Re: [RFC] AMD VM crashing on deferred memory error injection

From: William Roche

Date: Tue Feb 10 2026 - 20:43:53 EST


On 2/9/26 22:18, Yazen Ghannam wrote:
On Mon, Feb 09, 2026 at 04:08:19PM -0500, Yazen Ghannam wrote:
On Mon, Feb 09, 2026 at 05:36:32PM +0100, William Roche wrote:

[...]

According to me, this small kernel fix relies too much on a Qemu AMD
specific implementation detail.

Would you have a more appropriate fix to suggest please ?

Thanks in advance for your feedback.
William.

Thanks William for the report and details.

Clearing "STATUS" registers is a normal part of MCA handling.

We seem to allow clearing the regular "MCi_STATUS" register. I assume
this gets trapped/ignored by the hypervisor.

I expect we need to do the same behavior for the "MCA_DESTAT" register.

I'll do some research here, but please do share any pointers you may
have.

Yazen, I'm simply trying to find an answer in the AMD64 Architecture Programmer's Manual, Volume 2: System Programming, 24593

This documents indicates (In chapter 9.3.3.4 MCA Deferred Error Status Register) that:
"When the deferred error has been processed by the deferred error handler, MCA_DESTAT should be
cleared.
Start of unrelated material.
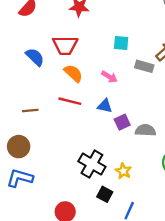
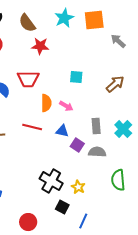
gray rectangle: (144, 66) -> (96, 126), moved, turned 70
orange semicircle: (73, 73) -> (46, 103), moved, turned 48
purple square: (122, 122) -> (77, 145), turned -32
If MCA_STATUS also contains a deferred error, MCA_STATUS should be cleared."

So I would imagine that allowing the reset of MCA_DESTAT the same way as MCA_STATUS should be what the platform has to allow (or ignore).


Sorry for the rapid reply, but I think this is where we need an update.

Linux:
arch/x86/kvm/x86.c : set_msr_mce()

Please note the comment:
"All CPUs allow writing 0 to MCi_STATUS MSRs to clear the MSR."

We should include the MCA_DESTAT register range here.

What do you think?

But before trying to update the set_msr_mce() function, I don't think
that KVM keeps track of an MSR_AMD64_SMCA_MCx_DESTAT set of registers.
I can see mce_banks (for ctl, status, addr and misc) and mci_ctl2_banks
locations in struct kvm_vcpu_arch, but I don't see a location for SMCA
banks like MCA_DESTAT MSRs.

So if we make kvm ignore this update instead of raising a #GP error,
would it be a valid solution ?

Thanks,
William.